Afghanistan: There’s No Substitute for Boots on the Ground

According to a report from the ground by NY Times Op Ed writer, Max Boot, when the First Battalion, Fifth Marine Regiment entered Nawa, a poor, rural district in southern Afghanistan’s strategic Helmand River Valley, the bazaar was shut down and the streets empty. Today, 70 stores are open and the streets are full of trucks and pedestrians, and when the Taliban try to sneak in, the locals alert the Marines. The key to the change: the infusion of additional U.S. troops. (Access Op Ed.)

This strategy – to add boots on the ground, focus troops around key regional population centers, establish safe zones in those centers, and then spread out to the surrounding countryside – is the strategy that General Petraeus took into Iraq, the strategy the Democrats insisted would not work, then insisted was not working while even left-leaning news reporters admitted it was, and about which then-Senator Hilary Clinton (among others) claimed Petraeus was “cooking the books.” That strategy worked in Iraq, and it’s working wherever it’s tried in Afghanistan.

It is the plan bequeathed to the Obama Administration by the Bush Administration. The plan the Obama Administration says it is coming up with by tossing out the “failed policies” of the Bush Administration and redesigning strategy from the ground up. The plan former Vice President Dick Cheney just reminded the nation is “suspiciously similar to” the Bush Administration’s policy in Iraq. The plan Cheney revealed the Obama transition team asked the Bush Administration not to publicize that they were handing off to the incoming President. It is that plan. (Access Cheney comments.)
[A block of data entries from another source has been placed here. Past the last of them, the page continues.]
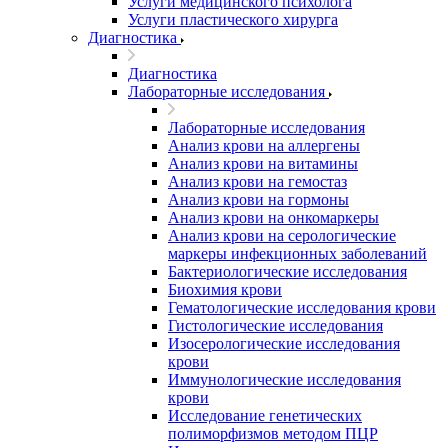
Услуги медицинского психолога
Услуги пластического хирурга
Диагностика
Диагностика
Лабораторные исследования
Лабораторные исследования
Анализ крови на аллергены
Анализ крови на витамины
Анализ крови на гемостаз
Анализ крови на гормоны
Анализ крови на онкомаркеры
Анализ крови на серологические
маркеры инфекционных заболеваний
Бактериологические исследования
Биохимия крови
Гематологические исследования крови
Гистологические исследования
Изосерологические исследования
крови
Иммунологические исследования
крови
Исследование генетических
полиморфизмов методом ПЦР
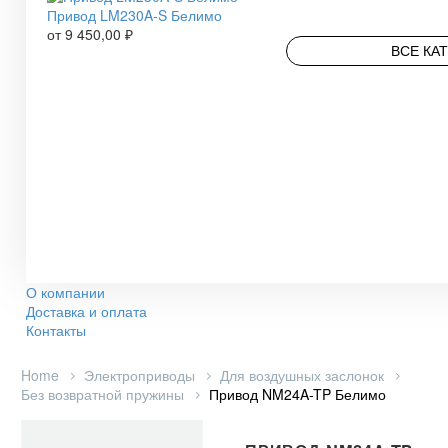
Привод LM230A-S Белимо
от
9 450,00
₽
ВСЕ КА
О компании
Доставка и оплата
Контакты
Home
Электроприводы
Для воздушных заслонок
Без возвратной пружины
Привод NM24A-TP Белимо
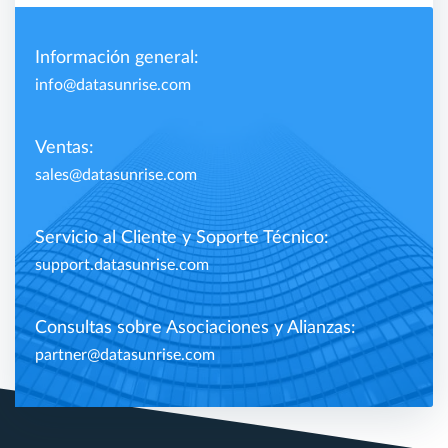
Información general:
info@datasunrise.com
Ventas:
sales@datasunrise.com
Servicio al Cliente y Soporte Técnico:
support.datasunrise.com
Consultas sobre Asociaciones y Alianzas:
partner@datasunrise.com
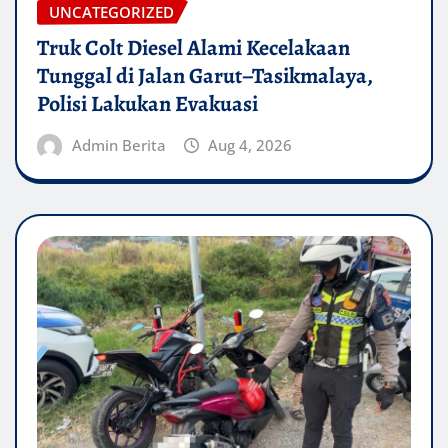
UNCATEGORIZED
Truk Colt Diesel Alami Kecelakaan
Tunggal di Jalan Garut–Tasikmalaya,
Polisi Lakukan Evakuasi
Admin Berita
Aug 4, 2026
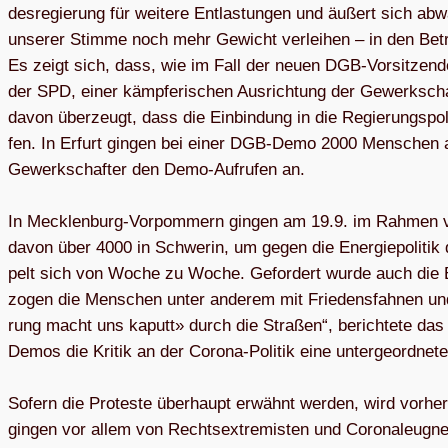
des­re­gie­rung für wei­tere Ent­las­tun­gen und äußert sich
unse­rer Stimme noch mehr Gewicht ver­lei­hen – in den Betri
Es zeigt sich, dass, wie im Fall der neuen DGB-Vor­sit­zen­den,
der SPD, einer kämp­fe­ri­schen Aus­rich­tung der Gewerk­schaf
davon über­zeugt, dass die Ein­bin­dung in die Regie­rungs­po­li
fen. In Erfurt gin­gen bei einer DGB-Demo 2000 Men­schen au
Gewerk­schaf­ter den Demo-Auf­ru­fen an.
In Meck­len­burg-Vor­pom­mern gin­gen am 19.9. im Rah­men
davon über 4000 in Schwe­rin, um gegen die Ener­gie­po­li­tik de
pelt sich von Woche zu Woche. Gefor­dert wurde auch die Ein
zogen die Men­schen unter ande­rem mit Frie­dens­fah­nen un
rung macht uns kaputt» durch die Stra­ßen“, berich­tete das
Demos die Kri­tik an der Corona-Poli­tik eine unter­ge­ord­nete
Sofern die Pro­teste über­haupt erwähnt wer­den, wird vor­herr­
gin­gen vor allem von Rechts­extre­mis­ten und Coro­na­leug­n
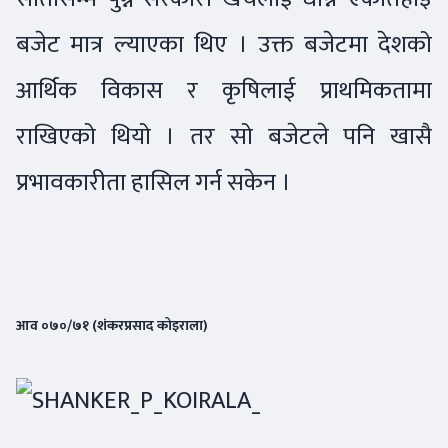
बजेट मात्र ल्याएका थिए । उक्त बजेटमा देशको
आर्थिक विकास र कृषिलाई प्राथमिकतामा
राखिएको थियो । तर सो बजेटले पनि खासै
प्रभावकारीता हासिल गर्न सकेन ।
आव ०७०/७१ (शंकरप्रसाद कोइराला)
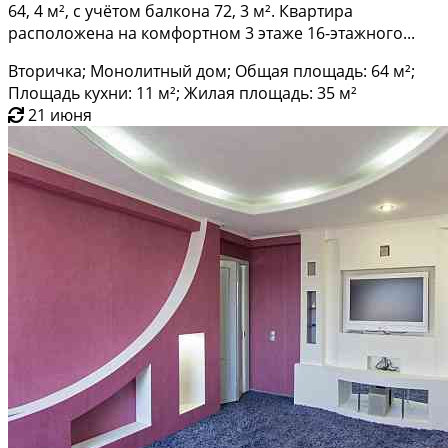
64, 4 м², с учётом балкона 72, 3 м². Квартира
расположена на комфортном 3 этаже 16-этажного...
Вторичка; Монолитный дом; Общая площадь: 64 м²;
Площадь кухни: 11 м²; Жилая площадь: 35 м²
21 июня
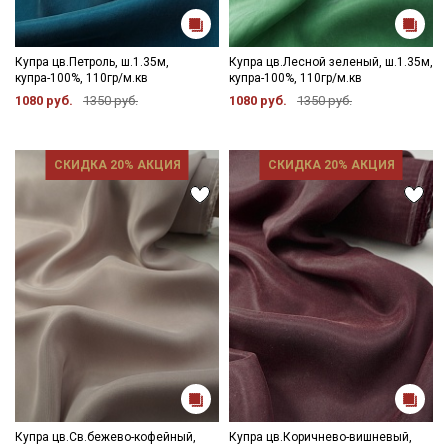
Электронная почта
Купра цв.Петроль, ш.1.35м,
Купра цв.Лесной зеленый, ш.1.35м,
купра-100%, 110гр/м.кв
купра-100%, 110гр/м.кв
1080 руб.
1350 руб.
1080 руб.
1350 руб.
Подписаться
СКИДКА 20% АКЦИЯ
СКИДКА 20% АКЦИЯ
Ознакомлен(а) с
Политикой обработки персональных
данных
и даю
Согласие на обработку персональных
данных
Даю
Согласие на получение рекламных и
информационных рассылок
Купра цв.Св.бежево-кофейный,
Купра цв.Коричнево-вишневый,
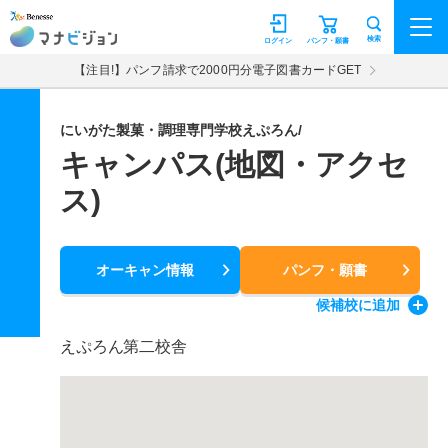
マナビジョン
検索
ログイン
パンフ・願書
【注目!】パンフ請求で2000円分電子図書カードGET
にいがた製菓・調理専門学校えぷろん/
キャンパス(地図・アクセ
ス)
オーキャン情報
パンフ・願書
候補校
に追加
えぷろん第二校舎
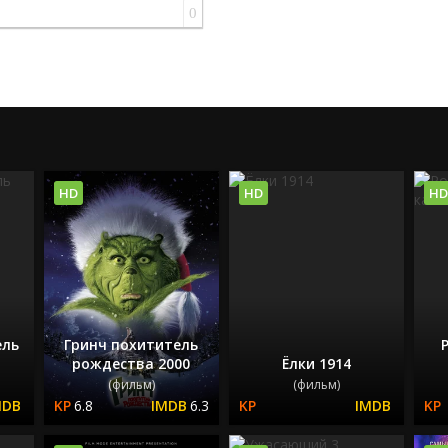
0
HD
HD
HD
ель
Гринч похититель
рождества 2000
Ёлки 1914
(фильм)
(фильм)
6.8
6.3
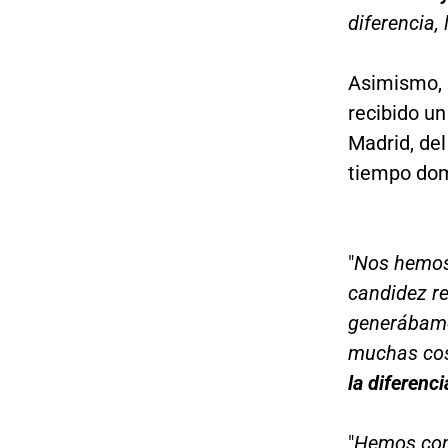
diferencia,
Asimismo, 
recibido u
Madrid, de
tiempo dom
"
Nos hemos
candidez re
generábamos
muchas cos
la diferenci
"
Hemos conc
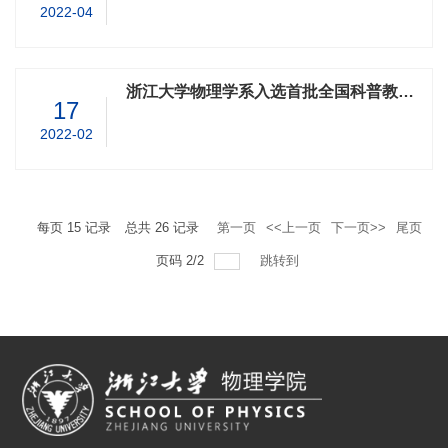
2022-04
浙江大学物理学系入选首批全国科普教育基地
17
2022-02
每页
15
记录
总共
26
记录
第一页
<<上一页
下一页>>
尾页
页码
2
/
2
跳转到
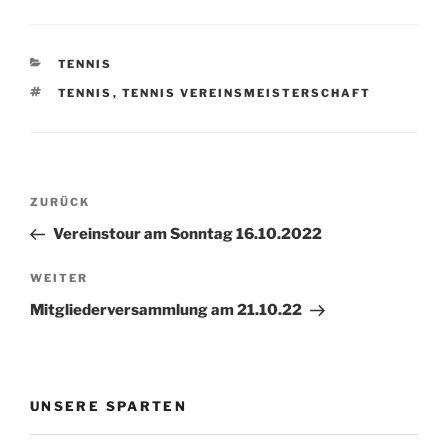
KATEGORIEN
TENNIS
SCHLAGWÖRTER
TENNIS
,
TENNIS VEREINSMEISTERSCHAFT
Beitragsnavigation
Vorheriger
ZURÜCK
Beitrag
Vereinstour am Sonntag 16.10.2022
Nächster
WEITER
Beitrag
Mitgliederversammlung am 21.10.22
UNSERE SPARTEN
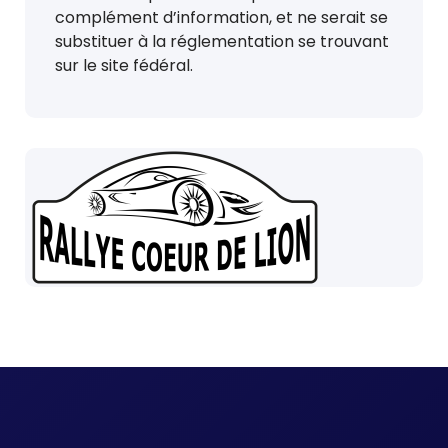
complément d’information, et ne serait se
substituer à la réglementation se trouvant
sur le site fédéral.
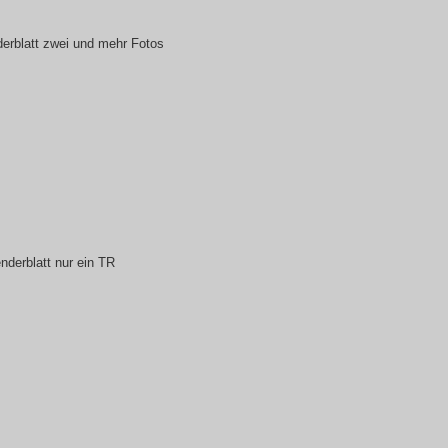
derblatt zwei und mehr Fotos
nderblatt nur ein TR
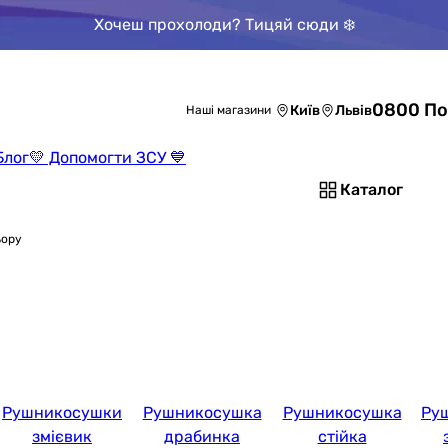
Хочеш прохолоди? Тицяй сюди ❄️
0800 По
Київ
Львів
Наші магазини
Блог
💛 Допомогти ЗСУ 💙
Каталог
ьору
Рушникосушки
Рушникосушка
Рушникосушка
Ру
змієвик
драбинка
стійка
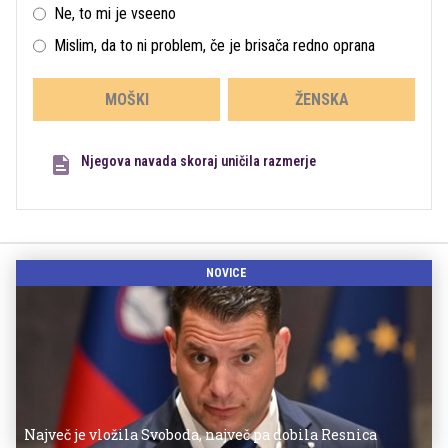
Ne, to mi je vseeno
Mislim, da to ni problem, če je brisača redno oprana
MOŠKI
ŽENSKA
Njegova navada skoraj uničila razmerje
NOVICE
Največ je vložila Svoboda, največ pa dobila Resnica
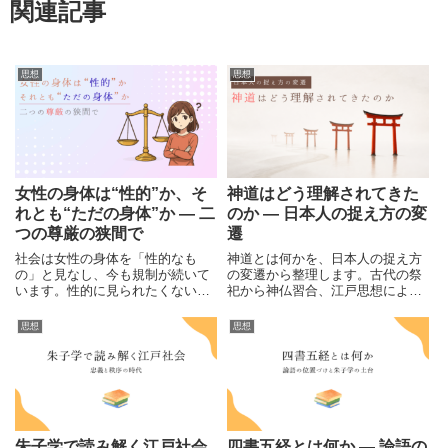
関連記事
思想
思想
女性の身体は“性的”か、そ
神道はどう理解されてきた
れとも“ただの身体”か ― 二
のか ― 日本人の捉え方の変
つの尊厳の狭間で
遷
社会は女性の身体を「性的なも
神道とは何かを、日本人の捉え方
の」と見なし、今も規制が続いて
の変遷から整理します。古代の祭
います。性的に見られたくない尊
祀から神仏習合、江戸思想による
厳と、性的魅力を誇りとする尊
再解釈、国家神道、そして現代ま
厳。歴史や法令を踏まえて現代の
で、神道がどのように理解されて
思想
思想
矛盾を考えます。
きたのかを辿ります。
朱子学で読み解く江戸社会
四書五経とは何か ― 論語の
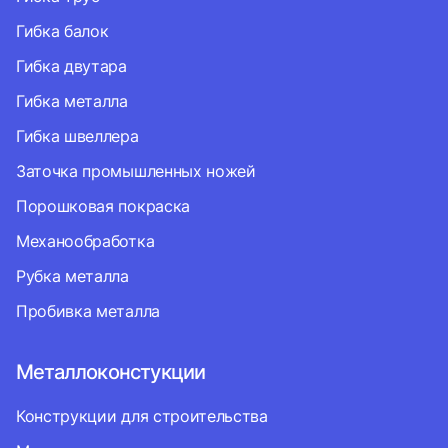
Гибка балок
Гибка двутара
Гибка металла
Гибка швеллера
Заточка промышленных ножей
Порошковая покраска
Механообработка
Рубка металла
Пробивка металла
Металлоконстукции
Конструкции для строительства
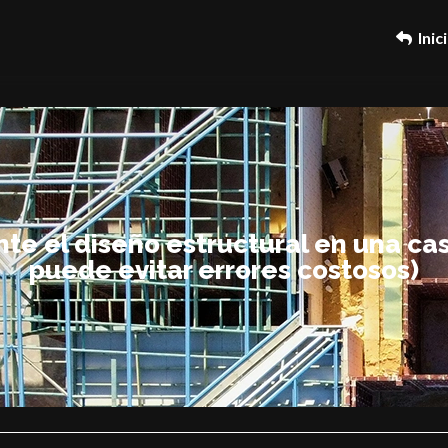
Inic
e el diseño estructural en una cas
puede evitar errores costosos)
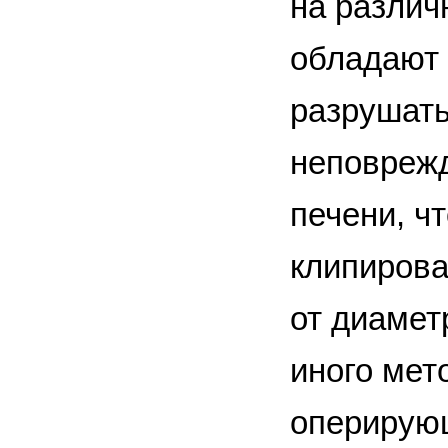
на различ
обладают 
разрушать
неповреж
печени, ч
клипирова
от диамет
иного мет
оперирую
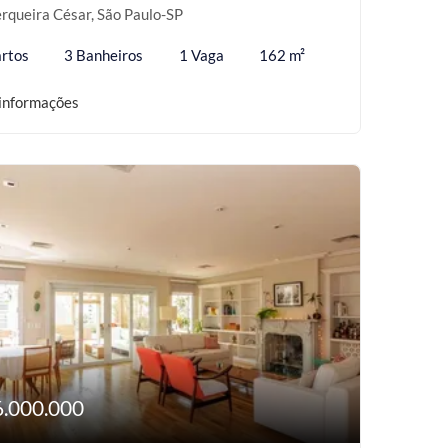
rqueira César, São Paulo-SP
rtos
3 Banheiros
1 Vaga
162 m²
informações
6.000.000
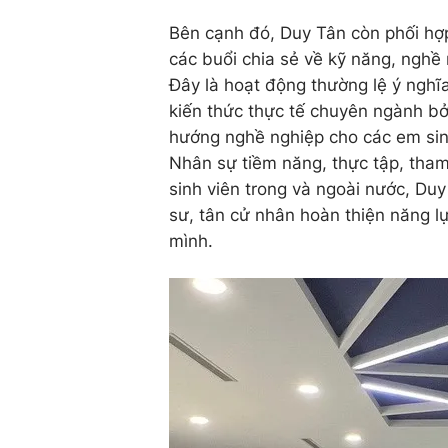
Bên cạnh đó, Duy Tân còn phối hợp
các buổi chia sẻ về kỹ năng, nghề
Đây là hoạt động thường lệ ý ngh
kiến thức thực tế chuyên ngành bở
hướng nghề nghiệp cho các em sinh
Nhân sự tiềm năng, thực tập, tham
sinh viên trong và ngoài nước, Duy
sư, tân cử nhân hoàn thiện năng l
mình.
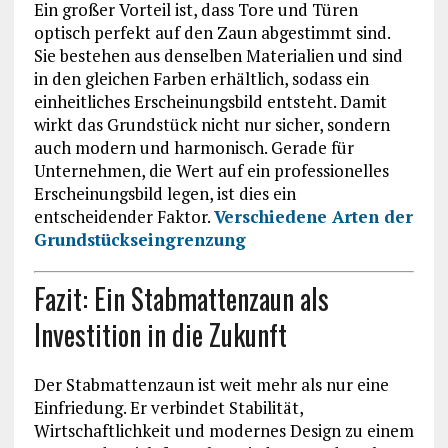
Ein großer Vorteil ist, dass Tore und Türen
optisch perfekt auf den Zaun abgestimmt sind.
Sie bestehen aus denselben Materialien und sind
in den gleichen Farben erhältlich, sodass ein
einheitliches Erscheinungsbild entsteht. Damit
wirkt das Grundstück nicht nur sicher, sondern
auch modern und harmonisch. Gerade für
Unternehmen, die Wert auf ein professionelles
Erscheinungsbild legen, ist dies ein
entscheidender Faktor.
Verschiedene Arten der
Grundstückseingrenzung
Fazit: Ein Stabmattenzaun als
Investition in die Zukunft
Der Stabmattenzaun ist weit mehr als nur eine
Einfriedung. Er verbindet Stabilität,
Wirtschaftlichkeit und modernes Design zu einem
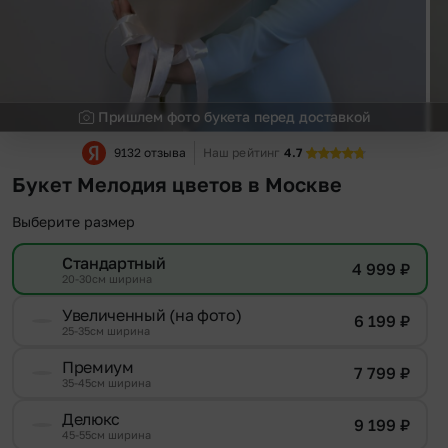
Пришлем фото букета перед доставкой
9132 отзыва
Наш рейтинг
4.7
Букет Мелодия цветов в Москве
Выберите размер
Стандартный
4 999
₽
20-30см ширина
Увеличенный (на фото)
6 199
₽
25-35см ширина
Премиум
7 799
₽
35-45см ширина
Делюкс
9 199
₽
45-55см ширина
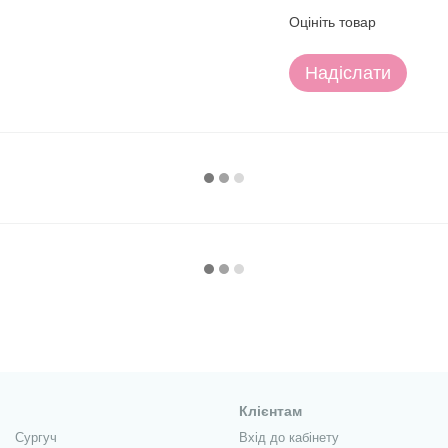
Оцініть товар
Надіслати
Клієнтам
Сургуч
Вхід до кабінету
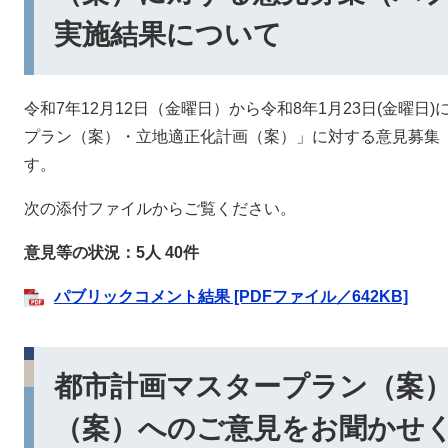
実施結果について
令和7年12月12日（金曜日）から令和8年1月23日(金曜
プラン（案）・立地適正化計画（案）」に対する意見募集
す。
次の添付ファイルからご覧ください。
意見等の状況：5人 40件
パブリックコメント結果 [PDFファイル／642KB]
都市計画マスタープラン（案
（案）へのご意見をお聞かせ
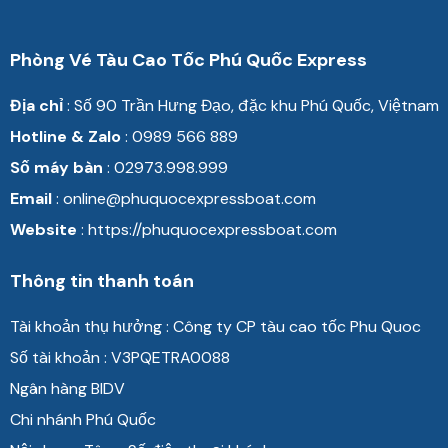
Phòng Vé Tàu Cao Tốc Phú Quốc Express
Địa chỉ
: Số 90 Trần
Hưng Đạo, đặc khu Phú Quốc, Việtnam
Hotline & Zalo
: 0989 566 889
Số máy bàn
: 02973.998.999
Email
: online@phuquocexpressboat.com
Website
: https://phuquocexpressboat.com
Thông tin thanh toán
Tài khoản thụ hưởng : Công ty CP tàu cao tốc Phu Quoc
Số tài khoản : V3PQETRA0088
Ngân hàng BIDV
Chi nhánh Phú Quốc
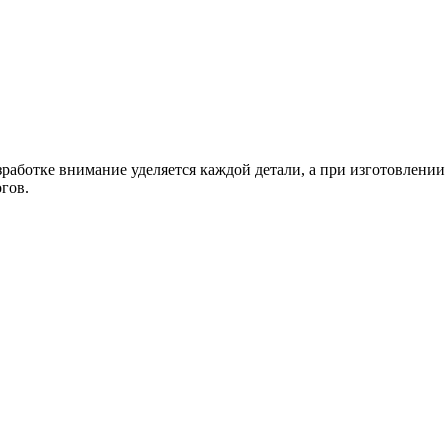
работке внимание уделяется каждой детали, а при изготовлении
гов.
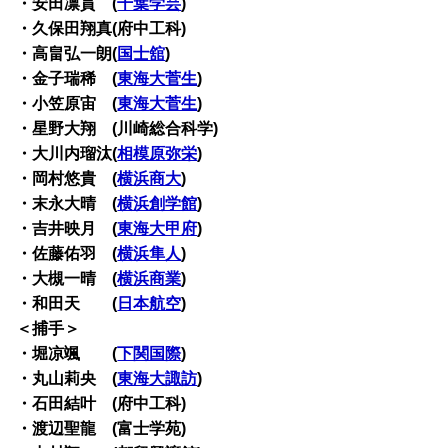
・安田凛貫 (
千葉学芸
)
・久保田翔真(府中工科)
・高畠弘一朗(
国士舘
)
・金子瑞稀 (
東海大菅生
)
・小笠原宙 (
東海大菅生
)
・星野大翔 (川崎総合科学)
・大川内瑠汰(
相模原弥栄
)
・岡村悠貴 (
横浜商大
)
・末永大晴 (
横浜創学館
)
・吉井映月 (
東海大甲府
)
・佐藤佑羽 (
横浜隼人
)
・大槻一晴 (
横浜商業
)
・和田天 (
日本航空
)
＜捕手＞
・堀凉颯 (
下関国際
)
・丸山莉央 (
東海大諏訪
)
・石田結叶 (府中工科)
・渡辺聖龍 (富士学苑)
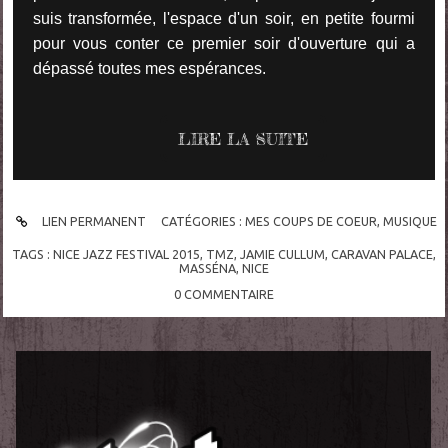
suis transformée, l'espace d'un soir, en petite fourmi
pour vous conter ce premier soir d'ouverture qui a
dépassé toutes mes espérances.
LIRE LA SUITE
LIEN PERMANENT
CATÉGORIES :
MES COUPS DE COEUR
,
MUSIQUE
TAGS :
NICE JAZZ FESTIVAL 2015
,
TMZ
,
JAMIE CULLUM
,
CARAVAN PALACE
,
MASSÉNA
,
NICE
0
COMMENTAIRE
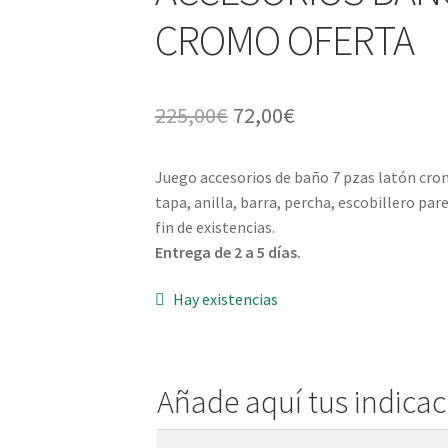
CROMO OFERTA
El
El
225,00
€
72,00
€
precio
precio
Juego accesorios de baño 7 pzas latón cro
original
actual
tapa, anilla, barra, percha, escobillero pa
era:
es:
fin de existencias.
Entrega de 2 a 5 días.
225,00€.
72,00€.
Hay existencias
Añade aquí tus indica
Añade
It is the plan that has worked not only in Iraq and in select sites in Afghanistan, but also in other radical-Islamist-ridden countries in the Middle East and Southeast Asia. It is the plan General McChrystal, the senior commander in Afghanistan, has argued for in Afghanistan. It is the plan that needs a minimum of 40,000 new troops. It is the plan Obama has so far “supported” with just half that number, 21,000 new troops – pretty much tying one hand behind the General’s back. (Can anyone say “Viet Nam”?)

It’s that plan.

Even NY Times’ Nicholas Kristof, a long-time critic of the Bush Administration’s Iraq and Middle East strategies, advocates a policy “suspiciously similar to” the Bush Administration’s policy under General Petraeus. (Access Kristof Editorial.) Though Kristof does not want to see more troops committed to Afghanistan, he does think the current troops should be re-deployed to protecting cities only, while building up and training the Afghan Army. He also wants to see more diplomatic and financial incentives applied to switching the loyalties of Afghan tribal leaders, and an effort to build stronger relations with southern Afghanistan’s Pashtuns. And Kristof is opposed to a U.S. pullout for the same reasons the Bush team opposed pulling out: it would “be a disastrous signal of American weakness and would destabilize Pakistan.”

Again, this is the Petraeus Doctrine: The Bush policy bequeathed to the Obama Administration on the hush-hush. (Though nobody who pays attention to the public strategy and policy discussions could fail to see the close similarity between the “new” Obama plan and the proven Bush plan, even absent Mr. Cheney’s comments yesterday; it’s just nice to have the Veep’s confirmation.) It’s nice to see the Obama Administration is finally coming on board with the Bush Administration, however disingenuously they’d like to do so.

However, since we have achieved some bipartisan agreement on strategy both in and out of government, I’d rather we take the advice on troop commitments from the General on the ground in Afghanistan than the opinion – however educated – of either NY Times columnist or our politics-focused President. I have an ideological predilection for the assessment of Boot, who has a history of supporting American use of might in the world to advance democracy, even though – in his mellowing years – he has moved more to the center (he was a foreign policy advisor to Presidential candidate McCain). And I am more inclined to trust the perspective of Kristof than the President, because Kristof has traveled through the Middle East for decades, speaks Arabic, and knows a lot of ordinary people in Iraq, Afghanistan, and elsewhere, even though he has a tendency to oppose military solutions to world problems. I am least interested in trusting the calculations of an inexperienced community organizer, short-term junior Senator, and waffling new President more interested in domestic ideological agendas than strategic international politics.

Mr. Obama is the last person who should be deciding the course of action in Afghanistan. General McChrystal is the first, especially when NY Times columnists from the center right and left find common ground around the General’s strategy. All Obama should do is acquiesce – in full – to the General’s assessment and requests.

He really doesn’t know enough to do anything more than acknowledge what his betters in and out of uniform are telling him: there is no substitute for boots on the ground.